Reynolds Vets Early Supporters


The Reynolds Veterans Association (RVA) was one of the early supporters of the student veterans center. Since 2014 the group has assisted the center by providing scholarships, creating a director’s discretionary fund to help students with urgent financial needs and establishing a $100,000 scholarship endowment.


The RVA is open to Reynolds Lake Oconee residents who are veterans of any nation. Program funds are provided by veterans living at Reynolds, community members and businesses who participate in an annual fund raising golf tournament.


“We’re already starting to gear up for our November tournament,” said Larry Hone, long-time president of the group. “Our many business and community partners can be proud to have helped our nation’s soldiers begin their transition to a meaningful and productive civilian livelihood. During our 11 year history we have raised over $500,000 to benefit veterans’ health and education needs.”


David Allen, who hails from Sylvania and has also received a 2017 RVA scholarship, served in the Navy for six years and spent most of his time as a gunner’s mate aboard the USS Denver, a troop transport for Marines.

He had started at UGA following high school and was interested in a career in biology. “But I had trouble with calculus in high school and again in college,” Allen said. “I shifted

majors six times in two years and finally decided this wasn’t going to work. I needed to grow up. I needed to learn about leadership. I wasn’t ready for college.”



So he joined the Navy, saw the world from Japan to Australia to mainland Asia, matured and developed the leadership skills he needed. As a former student he was again accepted at UGA and enrolled in electrical engineering. This time he not only made it through calculus, he got a job as a peer assistant in the Mathematics Department.


Today veterans who are accepted at UGA find help and mutual support similar to what they had experienced in the military. Through the Student Veterans Resource Center everyone at UGA can help veterans learn the ropes, adjust to university life, overcome obstacles and respond to challenges.

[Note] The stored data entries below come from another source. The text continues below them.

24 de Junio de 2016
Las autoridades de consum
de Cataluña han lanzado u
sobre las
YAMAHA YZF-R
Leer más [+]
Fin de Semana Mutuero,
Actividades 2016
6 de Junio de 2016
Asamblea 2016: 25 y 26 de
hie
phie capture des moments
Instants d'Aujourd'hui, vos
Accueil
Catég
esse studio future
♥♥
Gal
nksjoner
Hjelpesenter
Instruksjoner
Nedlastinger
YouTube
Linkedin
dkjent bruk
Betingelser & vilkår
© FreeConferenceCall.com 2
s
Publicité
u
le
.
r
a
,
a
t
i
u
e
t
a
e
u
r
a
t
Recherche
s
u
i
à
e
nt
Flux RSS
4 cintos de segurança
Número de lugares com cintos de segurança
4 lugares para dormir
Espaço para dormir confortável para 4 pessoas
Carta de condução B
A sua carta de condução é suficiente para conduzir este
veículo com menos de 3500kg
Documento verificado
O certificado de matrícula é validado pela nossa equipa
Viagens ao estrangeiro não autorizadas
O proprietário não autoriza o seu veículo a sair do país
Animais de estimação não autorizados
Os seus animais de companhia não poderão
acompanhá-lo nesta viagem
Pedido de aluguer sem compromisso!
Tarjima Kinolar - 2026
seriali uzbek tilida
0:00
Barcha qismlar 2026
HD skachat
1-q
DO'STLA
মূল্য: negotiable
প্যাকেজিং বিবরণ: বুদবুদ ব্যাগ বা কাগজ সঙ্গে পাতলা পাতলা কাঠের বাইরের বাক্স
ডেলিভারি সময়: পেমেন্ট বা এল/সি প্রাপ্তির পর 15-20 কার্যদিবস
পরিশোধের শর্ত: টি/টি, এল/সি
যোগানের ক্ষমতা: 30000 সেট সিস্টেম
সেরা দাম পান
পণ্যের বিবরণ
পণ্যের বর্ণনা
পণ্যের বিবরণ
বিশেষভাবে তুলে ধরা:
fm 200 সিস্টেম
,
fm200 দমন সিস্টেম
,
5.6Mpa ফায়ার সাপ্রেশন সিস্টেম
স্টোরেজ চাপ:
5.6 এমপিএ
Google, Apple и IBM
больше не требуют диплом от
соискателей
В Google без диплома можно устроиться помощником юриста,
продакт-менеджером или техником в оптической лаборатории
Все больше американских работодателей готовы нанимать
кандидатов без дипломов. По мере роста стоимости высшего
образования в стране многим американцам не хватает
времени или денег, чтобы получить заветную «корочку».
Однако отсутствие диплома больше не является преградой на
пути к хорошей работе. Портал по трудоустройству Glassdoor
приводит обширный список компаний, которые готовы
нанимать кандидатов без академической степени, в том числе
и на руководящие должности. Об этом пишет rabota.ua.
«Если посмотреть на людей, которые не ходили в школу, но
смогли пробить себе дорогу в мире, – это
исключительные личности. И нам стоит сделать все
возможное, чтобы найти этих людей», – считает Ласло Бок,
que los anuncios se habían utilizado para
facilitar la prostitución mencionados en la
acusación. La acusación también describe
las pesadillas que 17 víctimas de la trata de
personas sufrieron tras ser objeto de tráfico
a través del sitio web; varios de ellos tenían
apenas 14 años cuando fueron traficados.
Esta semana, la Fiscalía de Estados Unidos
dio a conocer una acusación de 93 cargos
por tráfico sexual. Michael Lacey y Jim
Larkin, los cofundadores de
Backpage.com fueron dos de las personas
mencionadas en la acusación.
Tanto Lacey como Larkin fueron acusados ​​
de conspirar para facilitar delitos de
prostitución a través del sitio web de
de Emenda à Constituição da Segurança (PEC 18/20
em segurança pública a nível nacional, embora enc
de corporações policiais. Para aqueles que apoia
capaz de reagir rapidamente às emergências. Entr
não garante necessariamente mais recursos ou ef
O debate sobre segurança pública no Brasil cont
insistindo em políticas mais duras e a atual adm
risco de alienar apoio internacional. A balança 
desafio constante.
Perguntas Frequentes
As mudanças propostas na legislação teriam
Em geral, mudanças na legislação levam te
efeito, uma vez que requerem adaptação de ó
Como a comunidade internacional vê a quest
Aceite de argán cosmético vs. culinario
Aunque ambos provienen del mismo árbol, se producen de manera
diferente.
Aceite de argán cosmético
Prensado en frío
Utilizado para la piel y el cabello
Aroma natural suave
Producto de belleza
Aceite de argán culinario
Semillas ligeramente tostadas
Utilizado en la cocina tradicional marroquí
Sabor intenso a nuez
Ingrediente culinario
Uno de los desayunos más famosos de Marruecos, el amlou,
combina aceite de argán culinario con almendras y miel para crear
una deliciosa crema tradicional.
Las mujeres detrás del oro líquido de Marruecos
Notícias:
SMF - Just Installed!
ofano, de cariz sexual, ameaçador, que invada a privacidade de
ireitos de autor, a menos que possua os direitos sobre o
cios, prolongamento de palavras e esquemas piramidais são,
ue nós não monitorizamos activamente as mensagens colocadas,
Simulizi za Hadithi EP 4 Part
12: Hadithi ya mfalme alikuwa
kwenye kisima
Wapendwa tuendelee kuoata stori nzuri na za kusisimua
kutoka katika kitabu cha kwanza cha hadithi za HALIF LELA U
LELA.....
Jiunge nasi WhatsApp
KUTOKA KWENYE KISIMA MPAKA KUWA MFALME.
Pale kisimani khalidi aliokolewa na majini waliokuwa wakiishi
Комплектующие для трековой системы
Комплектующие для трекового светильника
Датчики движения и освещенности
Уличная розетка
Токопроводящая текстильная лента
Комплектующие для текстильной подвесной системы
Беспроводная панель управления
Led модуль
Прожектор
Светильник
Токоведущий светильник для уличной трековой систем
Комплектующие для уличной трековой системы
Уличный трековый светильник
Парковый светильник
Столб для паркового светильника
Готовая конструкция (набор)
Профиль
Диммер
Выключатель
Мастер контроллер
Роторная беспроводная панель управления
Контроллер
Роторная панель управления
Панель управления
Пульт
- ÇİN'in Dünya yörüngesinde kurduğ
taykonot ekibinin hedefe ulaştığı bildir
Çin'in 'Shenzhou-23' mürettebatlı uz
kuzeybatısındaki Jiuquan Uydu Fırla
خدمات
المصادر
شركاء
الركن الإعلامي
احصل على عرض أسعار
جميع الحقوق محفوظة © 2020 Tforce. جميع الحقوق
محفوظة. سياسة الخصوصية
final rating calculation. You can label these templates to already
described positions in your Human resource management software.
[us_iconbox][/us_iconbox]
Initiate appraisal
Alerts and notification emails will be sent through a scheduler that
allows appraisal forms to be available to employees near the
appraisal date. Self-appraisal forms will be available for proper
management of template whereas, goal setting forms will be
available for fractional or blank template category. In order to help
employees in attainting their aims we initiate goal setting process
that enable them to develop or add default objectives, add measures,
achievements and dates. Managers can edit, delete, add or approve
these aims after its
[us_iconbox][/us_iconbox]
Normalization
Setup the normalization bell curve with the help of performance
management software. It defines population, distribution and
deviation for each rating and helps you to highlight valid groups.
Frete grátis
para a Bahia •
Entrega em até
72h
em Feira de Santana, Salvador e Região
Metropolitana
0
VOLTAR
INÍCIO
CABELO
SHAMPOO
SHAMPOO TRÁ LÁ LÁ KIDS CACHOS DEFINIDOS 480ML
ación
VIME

Adyam Negasi, a Las Vegas native and junior in international affairs, said “UGA is a big school and it was scary to me. I didn’t know anyone here.” The veteran said “one day I had a call from the university. The caller said he understood I was coming to Georgia and wanted me to know there was a Student Veterans Resource Center to help me get oriented and succeed. It made a big difference! I knew somebody.”